5

I would like to perform feature selection by a wrapper method on the iris data set using mlr package, however I would like to look only at groups of features associated with Petal and/or Sepal. So instead of looking at 4 features in different combinations the wrapper routine would look at two groups of features in different combinations.

The mlr documentation states this can be performed using two arguments bit.names and bit.to.feature:

bit.names [character] Names of bits encoding the solutions. Also defines the total number of bits in the encoding. Per default these are the feature names of the task.

bits.to.features [function(x, task)] Function which transforms an integer-0-1 vector into a character vector of selected features. Per default a value of 1 in the ith bit selects the ith feature to be in the candidate solution.

I could not find any examples of usage of these two arguments in mlr tutorials or elsewhere.

I will use the example provided in ?mlr::selectFeatures.

First operating on all the features

library(mlr)
rdesc <- makeResampleDesc("Holdout")
ctrl <- makeFeatSelControlSequential(method = "sfs",
                                    maxit = NA)
res <- selectFeatures("classif.rpart",
                     iris.task,
                     rdesc,
                     control = ctrl)
analyzeFeatSelResult(res)

This works as expected

In order to run over groups of features I design a 0/1 matrix to map features to groups (I am not sure if this is the way to go, it just seemed logical):

mati <- rbind(
  c(0,0,1,1),
  c(1,1,0,0))

rownames(mati) <- c("Petal", "Sepal")
colnames(mati) <- getTaskFeatureNames(iris.task)

the matrix looks like:

      Sepal.Length Sepal.Width Petal.Length Petal.Width
Petal            0           0            1           1
Sepal            1           1            0           0

and now I run:

res <- selectFeatures("classif.rpart",
                     iris.task,
                     rdesc,
                     control = ctrl,
                     bit.names = c("Petal", "Sepal"),
                     bits.to.features = function(x = mati, task) mlr:::binaryToFeatures(x, getTaskFeatureNames(task)))

analyzeFeatSelResult(res)
#output
Features         : 1
Performance      : mmce.test.mean=0.0200000
Sepal

Path to optimum:
- Features:    0  Init   :                       Perf = 0.66  Diff: NA  *
- Features:    1  Add    : Sepal                 Perf = 0.02  Diff: 0.64  *

Stopped, because no improving feature was found.

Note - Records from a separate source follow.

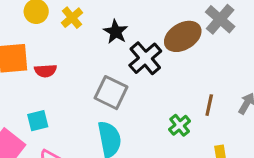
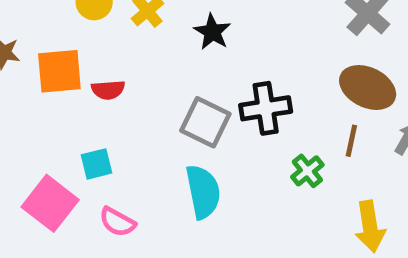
brown ellipse: (183, 36) -> (368, 87), moved, turned 57
black cross: (145, 58) -> (266, 108), moved, turned 32

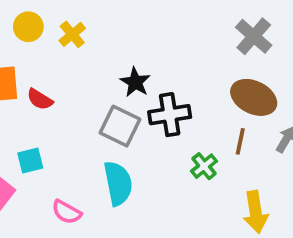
black star: (212, 32) -> (135, 82), moved
red semicircle: (108, 90) -> (40, 99), turned 36
pink semicircle: (117, 222) -> (67, 212), moved

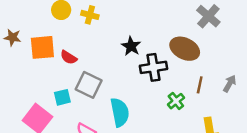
yellow cross: (72, 34) -> (90, 15), turned -35
brown ellipse: (254, 97) -> (185, 49), moved
gray square: (120, 126) -> (89, 85), moved

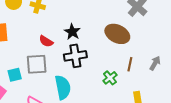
red semicircle: (69, 57) -> (46, 41), moved
black cross: (153, 67) -> (75, 56), moved
gray square: (89, 85) -> (37, 64), turned -30

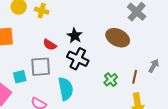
black cross: (75, 56) -> (78, 59), turned 35
brown line: (130, 64) -> (135, 77), moved

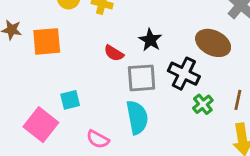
black cross: (78, 59) -> (184, 74), moved
gray square: (41, 67) -> (142, 78), moved

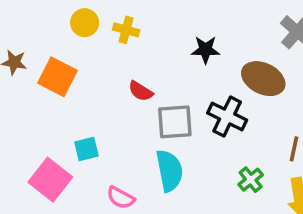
black star: (150, 40) -> (206, 50), moved, turned -30
orange square: (47, 41) -> (58, 77), turned 32
green cross: (203, 104) -> (251, 180), moved

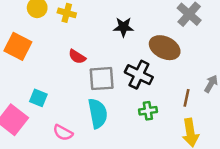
cyan square: (86, 149) -> (38, 98), turned 36
green cross: (251, 180) -> (148, 111), moved, turned 30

This appears to perform what I need but I am not quite sure I defined bits.to.features argument correctly.

But when I try to use the same approach in a wrapper:

outer <- makeResampleDesc("CV", iters = 2L)
inner <- makeResampleDesc("Holdout")
ctrl <- makeFeatSelControlSequential(method = "sfs",
                                     maxit = NA)


lrn <- makeFeatSelWrapper("classif.rpart",
                          resampling = inner,
                          control = ctrl,
                          bit.names = c("Petal", "Sepal"),
                          bits.to.features = function(x = mati, task) mlr:::binaryToFeatures(x, getTaskFeatureNames(task)))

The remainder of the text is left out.